NITIDEZ
Edmundo Cordeiro
Tenho a nítida percepção de que os
idiotas governam o mundo. Não só em geral,
ou planetariamente. Mas sobretudo na nossa rua, à
nossa mesa, mesmo nas escadas de serviço. São
sempre os idiotas que se safam, os que não têm
vergonha nem do conforto nem do sucesso. Mas não
se pode dizer, porém, que o que falta é
vergonha. Pois a vergonha é um princípio
impessoal que define a capacidade de sentir o intolerável,
não é qualquer coisa de pessoal, não
define uma inibição particular, não
é vergonha diante da lei. "A vergonha tem
muitos motivos contraditórios." [Gilles Deleuze,
"La honte et la gloire: T.E. Lawrence"] A vergonha
como potência, capacidade de sentir o que há
de intolerável e pelo qual nos sentimos responsáveis.
Motivo de Primo Levi e de muitos outros. Responsáveis
não PELAS vítimas, mas DIANTE das vítimas.
Não se pode subsumir a vergonha na culpabilidade.
Giorgio Agamben escreveu diversas vezes
sobre a vergonha, apanhando no caminho algumas setas de
Kafka, Levinas, Heidegger, como em IDEIA DA PROSA e em
O QUE RESTA DE AUSCHWITZ. Nesta última obra Agamben
mostra que a vergonha não é culpabilidade,
mas AÏDOS, "qualquer coisa como o facto de assistir
ao seu próprio ser-visto, de ser tomado como testemunha
pelo que se olha (
) [a vergonha] não é
senão o sentimento fundamental de ser sujeito,
nos dois sentidos - em aparência, pelo menos - opostos
deste termo: ser sujeitado e ser soberano. Ela é
o que advém na absoluta concomitância entre
uma subjectivação e uma dessubjectivação,
entre uma perda de si e uma MAITRISE de si, entre uma
servidão e uma soberania."
Vergonha como potência
de agir, mesmo que, no limite, possa ser desencadeada
numa situação em que se sente uma impotência
radical, ou então pelos motivos aparentemente mais
banais - ter vergonha ali mesmo onde muitos se comprazem.

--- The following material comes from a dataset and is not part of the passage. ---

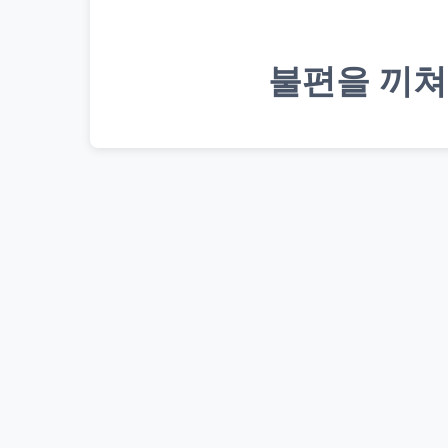
불편을 끼쳐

"A vergonha de ser um homem: haverá melhor
razão para escrever?" [Gilles Deleuze, "La
littérature et la vie"] A vergonha de ser
um homem, a vergonha por se ter entrado, sem saída,
nos mais vergonhosos "compromissos" ou por termos
quotidianamente de entrar em situações de
falsidade suportadas por compromissos hipócritas,
isso é uma das razões para se escrever e
para fazer filosofia. A vergonha de ser homem igualmente
como condição da arte, como condição
da escrita, não para se render diante do abominável
ou do poderoso, mas, justamente, para não nos safarmos
como os idiotas nas escadas de serviço.